Page-level text extractions
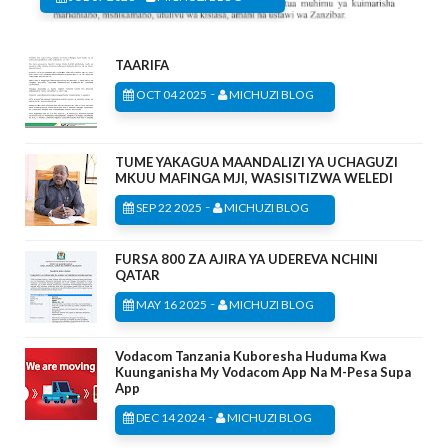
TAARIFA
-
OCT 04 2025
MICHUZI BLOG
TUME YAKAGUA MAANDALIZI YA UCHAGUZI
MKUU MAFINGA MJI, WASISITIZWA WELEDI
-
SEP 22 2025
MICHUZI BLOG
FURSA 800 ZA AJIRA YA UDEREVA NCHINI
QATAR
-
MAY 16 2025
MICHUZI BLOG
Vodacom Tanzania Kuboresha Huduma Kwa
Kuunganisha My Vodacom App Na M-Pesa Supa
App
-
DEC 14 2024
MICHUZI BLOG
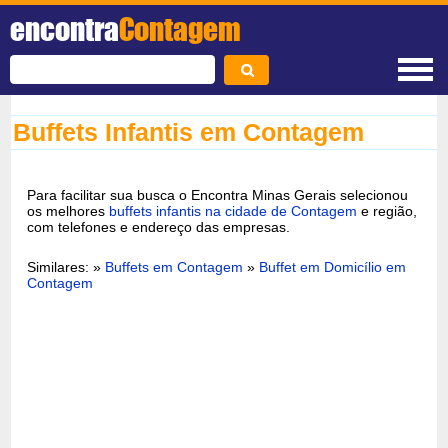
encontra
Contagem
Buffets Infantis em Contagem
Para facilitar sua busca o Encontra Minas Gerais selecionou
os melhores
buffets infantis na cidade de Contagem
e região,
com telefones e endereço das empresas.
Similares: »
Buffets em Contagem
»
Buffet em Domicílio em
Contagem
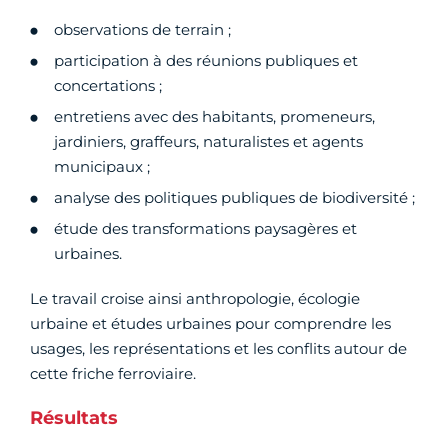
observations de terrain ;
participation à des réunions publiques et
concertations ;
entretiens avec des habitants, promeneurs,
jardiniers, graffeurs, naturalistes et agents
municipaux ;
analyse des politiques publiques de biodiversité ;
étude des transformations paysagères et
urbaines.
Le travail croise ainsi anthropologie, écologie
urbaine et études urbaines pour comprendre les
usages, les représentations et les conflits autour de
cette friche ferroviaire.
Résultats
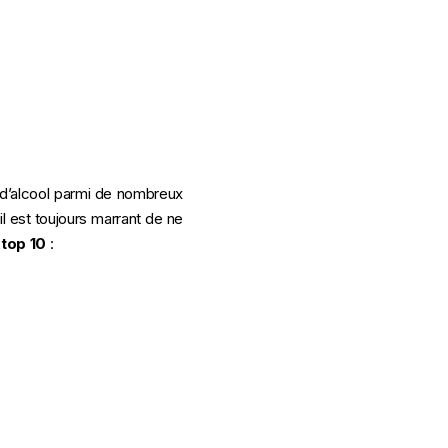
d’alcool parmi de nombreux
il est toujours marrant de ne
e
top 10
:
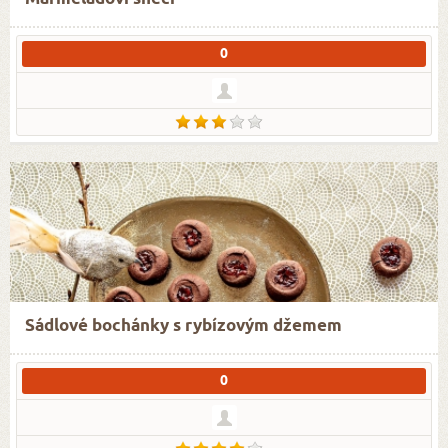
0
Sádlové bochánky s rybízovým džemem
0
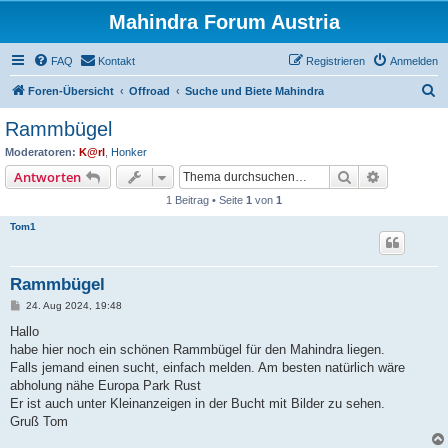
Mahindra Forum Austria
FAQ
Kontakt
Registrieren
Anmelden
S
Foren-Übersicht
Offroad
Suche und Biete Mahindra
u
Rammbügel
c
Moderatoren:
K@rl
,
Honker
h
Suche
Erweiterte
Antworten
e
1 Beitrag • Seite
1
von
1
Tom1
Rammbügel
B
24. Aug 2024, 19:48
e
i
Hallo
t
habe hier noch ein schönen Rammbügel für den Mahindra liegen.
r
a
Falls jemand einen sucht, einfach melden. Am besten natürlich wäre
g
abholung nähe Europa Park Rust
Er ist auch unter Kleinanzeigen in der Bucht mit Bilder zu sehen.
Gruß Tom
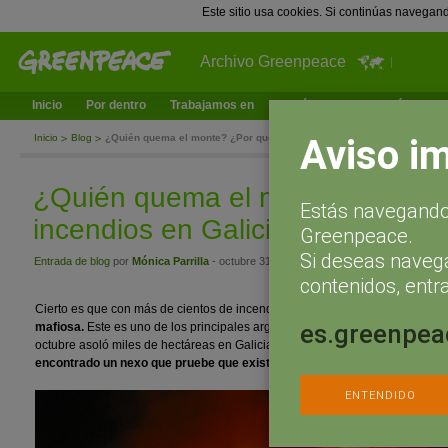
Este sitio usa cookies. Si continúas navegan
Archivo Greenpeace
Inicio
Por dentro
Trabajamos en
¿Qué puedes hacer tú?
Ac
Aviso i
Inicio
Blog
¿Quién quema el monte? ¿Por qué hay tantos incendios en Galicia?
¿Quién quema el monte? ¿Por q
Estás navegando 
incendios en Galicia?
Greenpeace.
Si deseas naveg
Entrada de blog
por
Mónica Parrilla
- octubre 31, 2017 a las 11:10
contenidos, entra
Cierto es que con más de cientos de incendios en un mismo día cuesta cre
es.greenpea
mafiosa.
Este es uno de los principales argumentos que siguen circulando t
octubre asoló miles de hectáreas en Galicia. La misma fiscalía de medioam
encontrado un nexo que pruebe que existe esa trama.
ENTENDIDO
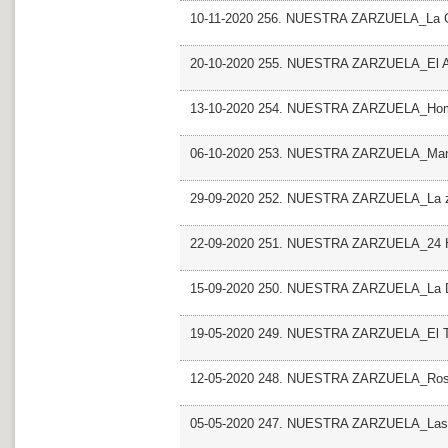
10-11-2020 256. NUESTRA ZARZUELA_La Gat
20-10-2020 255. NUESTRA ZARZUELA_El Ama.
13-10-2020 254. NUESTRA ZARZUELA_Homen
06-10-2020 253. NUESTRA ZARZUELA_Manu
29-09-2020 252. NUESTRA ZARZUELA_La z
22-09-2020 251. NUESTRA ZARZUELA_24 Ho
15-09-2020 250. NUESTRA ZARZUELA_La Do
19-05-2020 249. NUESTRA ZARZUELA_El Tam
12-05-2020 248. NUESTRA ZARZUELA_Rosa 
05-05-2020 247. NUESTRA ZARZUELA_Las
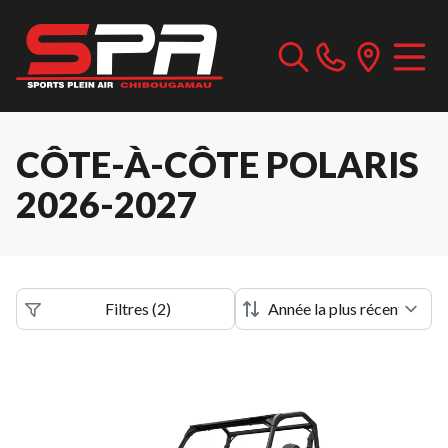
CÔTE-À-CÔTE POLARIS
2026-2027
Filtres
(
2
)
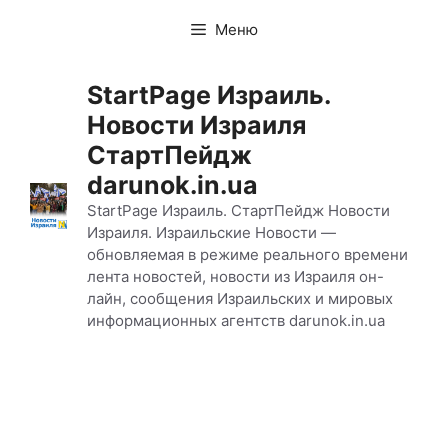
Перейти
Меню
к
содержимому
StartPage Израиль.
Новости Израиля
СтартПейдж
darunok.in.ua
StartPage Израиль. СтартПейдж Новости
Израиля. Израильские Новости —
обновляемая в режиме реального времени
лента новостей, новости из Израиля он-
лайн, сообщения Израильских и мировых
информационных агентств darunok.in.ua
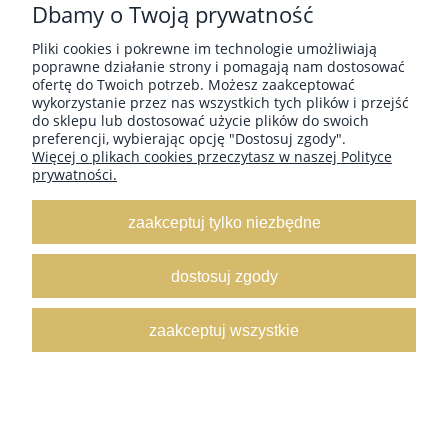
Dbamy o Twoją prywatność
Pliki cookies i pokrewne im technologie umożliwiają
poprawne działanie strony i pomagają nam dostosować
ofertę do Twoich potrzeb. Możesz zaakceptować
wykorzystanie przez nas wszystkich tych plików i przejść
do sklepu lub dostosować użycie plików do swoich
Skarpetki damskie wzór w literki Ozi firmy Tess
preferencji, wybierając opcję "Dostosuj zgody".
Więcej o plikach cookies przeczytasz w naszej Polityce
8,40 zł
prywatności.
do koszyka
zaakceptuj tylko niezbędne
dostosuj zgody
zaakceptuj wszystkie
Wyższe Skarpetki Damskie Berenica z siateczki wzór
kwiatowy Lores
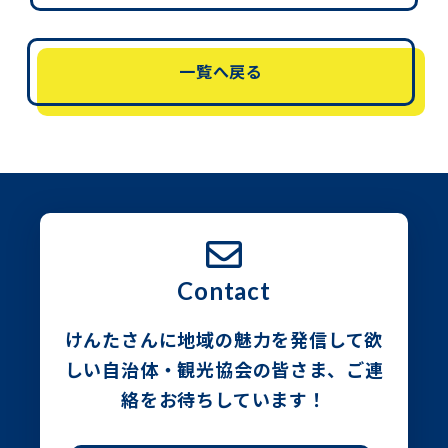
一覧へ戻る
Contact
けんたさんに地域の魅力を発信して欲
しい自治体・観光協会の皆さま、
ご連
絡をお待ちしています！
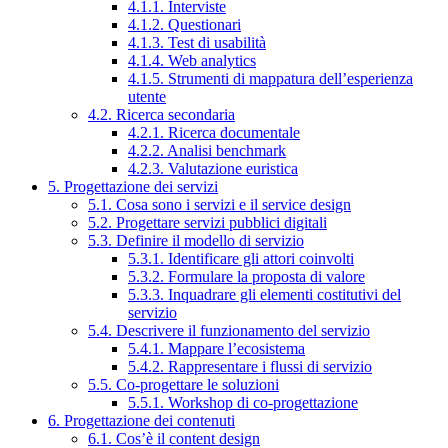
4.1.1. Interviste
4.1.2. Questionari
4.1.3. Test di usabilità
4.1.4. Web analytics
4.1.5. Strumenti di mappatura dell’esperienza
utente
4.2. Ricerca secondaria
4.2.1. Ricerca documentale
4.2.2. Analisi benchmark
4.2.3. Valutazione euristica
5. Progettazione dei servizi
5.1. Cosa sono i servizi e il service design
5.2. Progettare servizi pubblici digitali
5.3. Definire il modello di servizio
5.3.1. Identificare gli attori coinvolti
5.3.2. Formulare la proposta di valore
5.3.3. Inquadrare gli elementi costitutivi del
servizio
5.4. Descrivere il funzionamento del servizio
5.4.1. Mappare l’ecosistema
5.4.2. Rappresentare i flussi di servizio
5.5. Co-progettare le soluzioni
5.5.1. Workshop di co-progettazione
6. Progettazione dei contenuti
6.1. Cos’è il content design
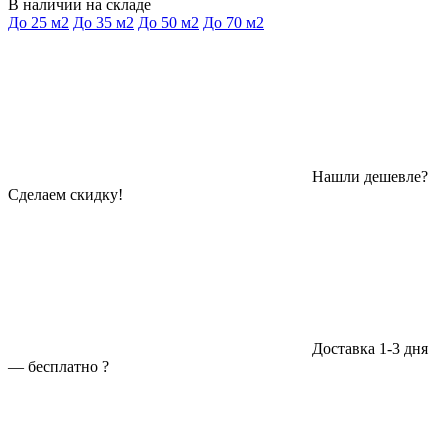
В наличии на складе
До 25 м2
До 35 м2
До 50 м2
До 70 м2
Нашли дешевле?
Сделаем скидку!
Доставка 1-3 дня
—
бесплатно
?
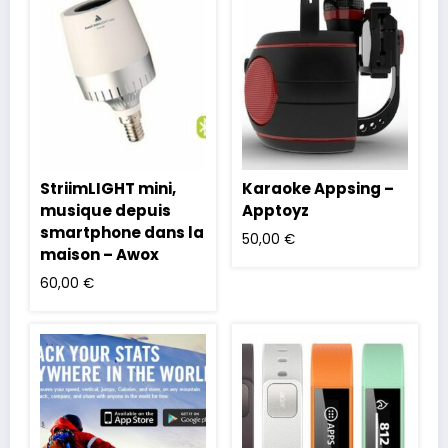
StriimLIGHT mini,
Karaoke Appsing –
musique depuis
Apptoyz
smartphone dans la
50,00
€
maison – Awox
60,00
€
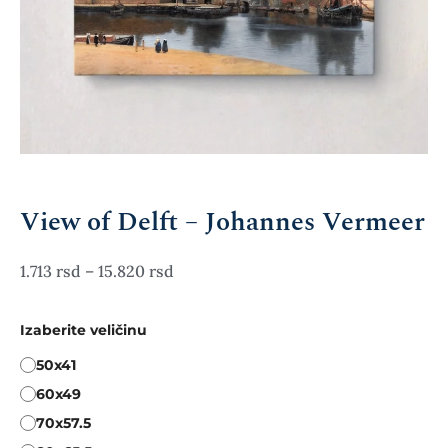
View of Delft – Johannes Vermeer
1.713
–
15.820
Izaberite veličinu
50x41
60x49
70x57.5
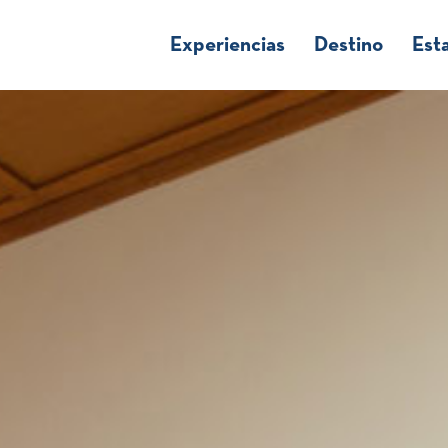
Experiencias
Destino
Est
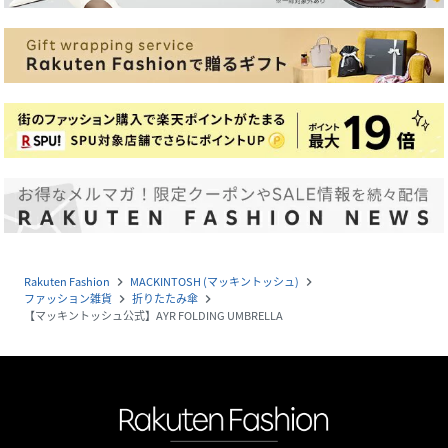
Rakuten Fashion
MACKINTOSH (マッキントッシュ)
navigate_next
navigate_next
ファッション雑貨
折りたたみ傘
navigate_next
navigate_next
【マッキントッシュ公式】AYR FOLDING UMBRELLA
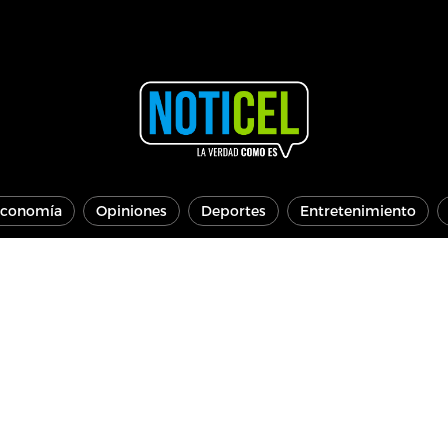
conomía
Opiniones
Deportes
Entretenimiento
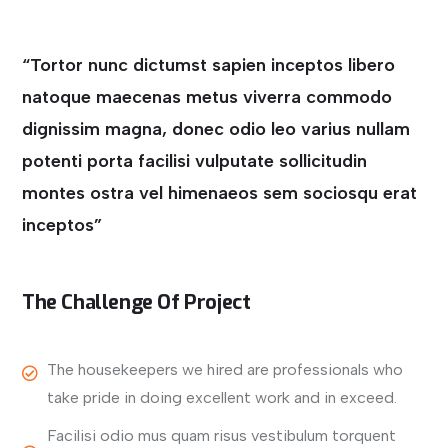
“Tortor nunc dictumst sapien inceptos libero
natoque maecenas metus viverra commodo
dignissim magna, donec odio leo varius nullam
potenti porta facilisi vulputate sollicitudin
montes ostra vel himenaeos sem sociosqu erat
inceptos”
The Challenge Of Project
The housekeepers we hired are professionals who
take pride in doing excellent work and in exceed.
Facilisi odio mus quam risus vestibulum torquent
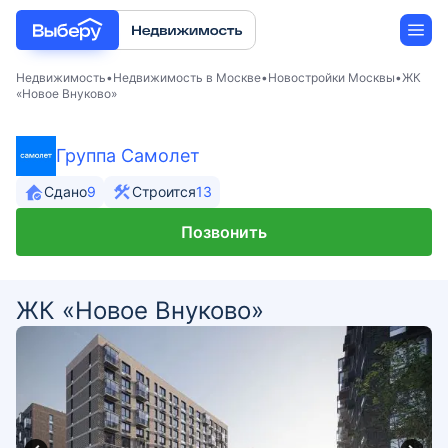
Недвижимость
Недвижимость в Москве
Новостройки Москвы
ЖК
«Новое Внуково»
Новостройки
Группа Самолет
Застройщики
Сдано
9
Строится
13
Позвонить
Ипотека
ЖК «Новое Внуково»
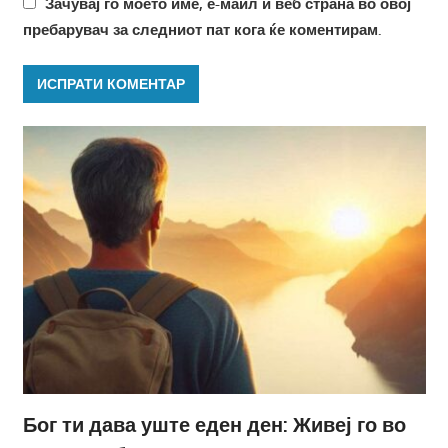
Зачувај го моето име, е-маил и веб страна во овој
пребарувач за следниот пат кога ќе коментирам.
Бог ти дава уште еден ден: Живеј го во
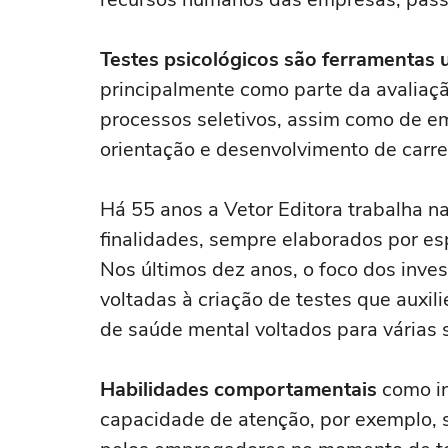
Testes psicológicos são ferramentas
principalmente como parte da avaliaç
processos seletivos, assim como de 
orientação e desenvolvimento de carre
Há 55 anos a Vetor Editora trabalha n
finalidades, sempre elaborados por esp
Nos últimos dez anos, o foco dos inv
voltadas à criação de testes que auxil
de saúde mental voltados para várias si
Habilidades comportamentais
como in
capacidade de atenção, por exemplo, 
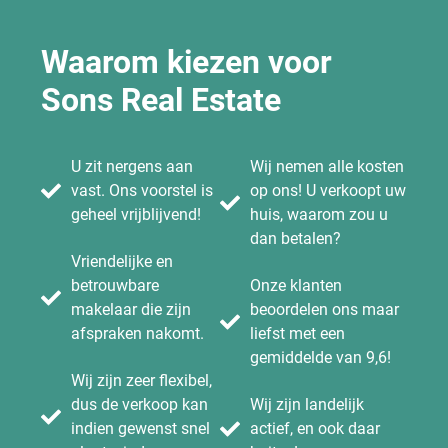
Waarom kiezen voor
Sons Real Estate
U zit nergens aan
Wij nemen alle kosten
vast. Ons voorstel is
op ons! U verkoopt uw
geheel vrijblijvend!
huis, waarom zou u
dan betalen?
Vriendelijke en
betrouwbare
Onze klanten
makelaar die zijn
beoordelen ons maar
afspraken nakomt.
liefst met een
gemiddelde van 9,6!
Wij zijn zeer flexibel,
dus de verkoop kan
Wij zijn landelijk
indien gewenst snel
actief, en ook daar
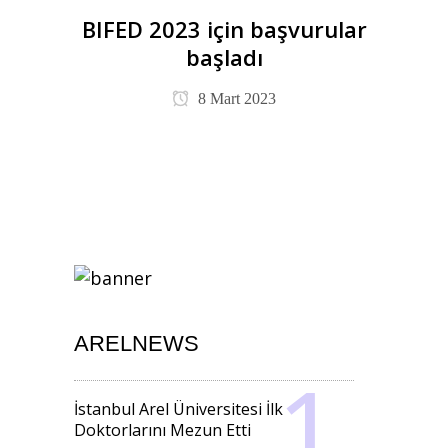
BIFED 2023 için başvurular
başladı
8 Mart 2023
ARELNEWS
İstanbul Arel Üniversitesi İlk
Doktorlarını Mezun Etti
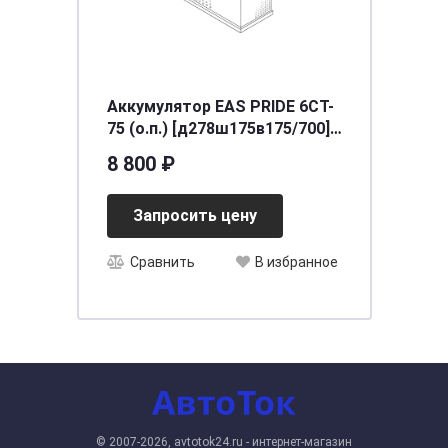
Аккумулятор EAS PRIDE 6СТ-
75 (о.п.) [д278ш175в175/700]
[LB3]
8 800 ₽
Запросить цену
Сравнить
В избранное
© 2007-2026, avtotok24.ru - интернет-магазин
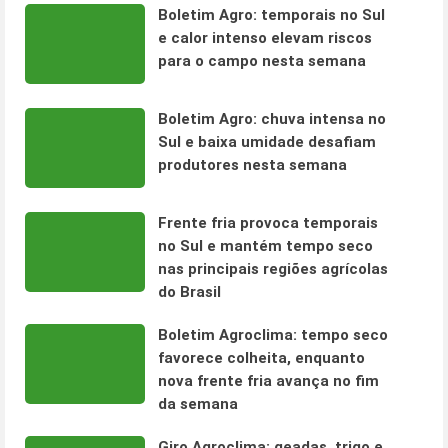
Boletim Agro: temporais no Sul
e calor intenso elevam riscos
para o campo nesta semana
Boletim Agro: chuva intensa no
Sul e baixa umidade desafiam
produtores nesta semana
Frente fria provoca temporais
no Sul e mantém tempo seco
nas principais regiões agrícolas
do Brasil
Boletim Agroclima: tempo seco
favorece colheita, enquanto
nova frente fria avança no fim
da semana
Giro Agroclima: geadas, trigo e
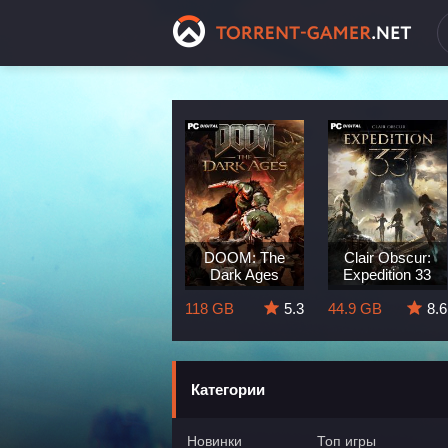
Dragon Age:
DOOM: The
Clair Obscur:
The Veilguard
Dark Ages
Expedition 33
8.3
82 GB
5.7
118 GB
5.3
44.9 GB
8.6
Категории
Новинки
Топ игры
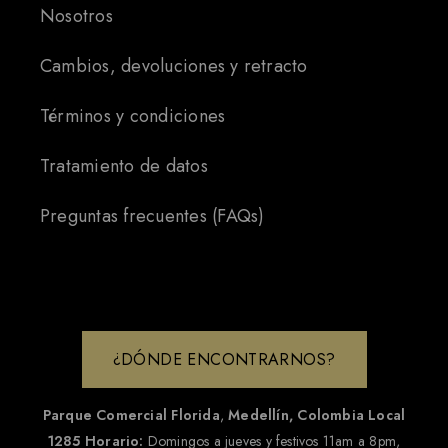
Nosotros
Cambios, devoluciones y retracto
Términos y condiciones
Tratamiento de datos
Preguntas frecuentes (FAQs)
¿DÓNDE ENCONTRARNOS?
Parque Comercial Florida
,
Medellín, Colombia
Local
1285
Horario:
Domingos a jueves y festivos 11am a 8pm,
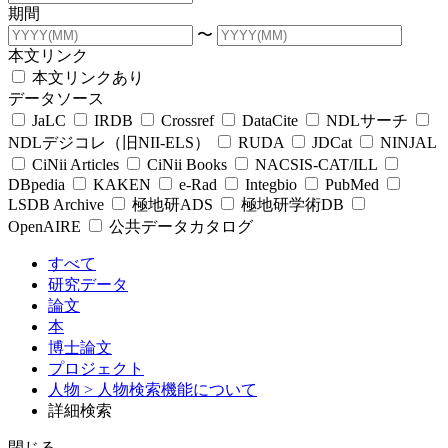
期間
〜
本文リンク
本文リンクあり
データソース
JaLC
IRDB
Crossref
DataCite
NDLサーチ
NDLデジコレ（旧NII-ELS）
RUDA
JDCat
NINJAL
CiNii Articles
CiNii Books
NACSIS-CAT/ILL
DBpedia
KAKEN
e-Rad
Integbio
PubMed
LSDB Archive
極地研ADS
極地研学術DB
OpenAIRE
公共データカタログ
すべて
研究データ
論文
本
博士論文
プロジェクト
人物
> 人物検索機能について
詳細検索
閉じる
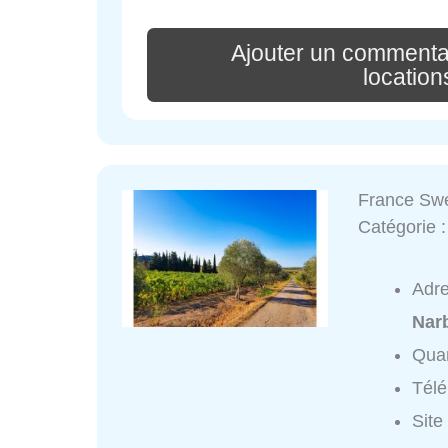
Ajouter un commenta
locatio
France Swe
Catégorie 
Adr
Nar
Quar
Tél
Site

What you need to do
Locate the word "temporais" in the data above. Copy every line carrying it.

Final answer
Boletim Agro: temporais no Sul
Frente fria provoca temporais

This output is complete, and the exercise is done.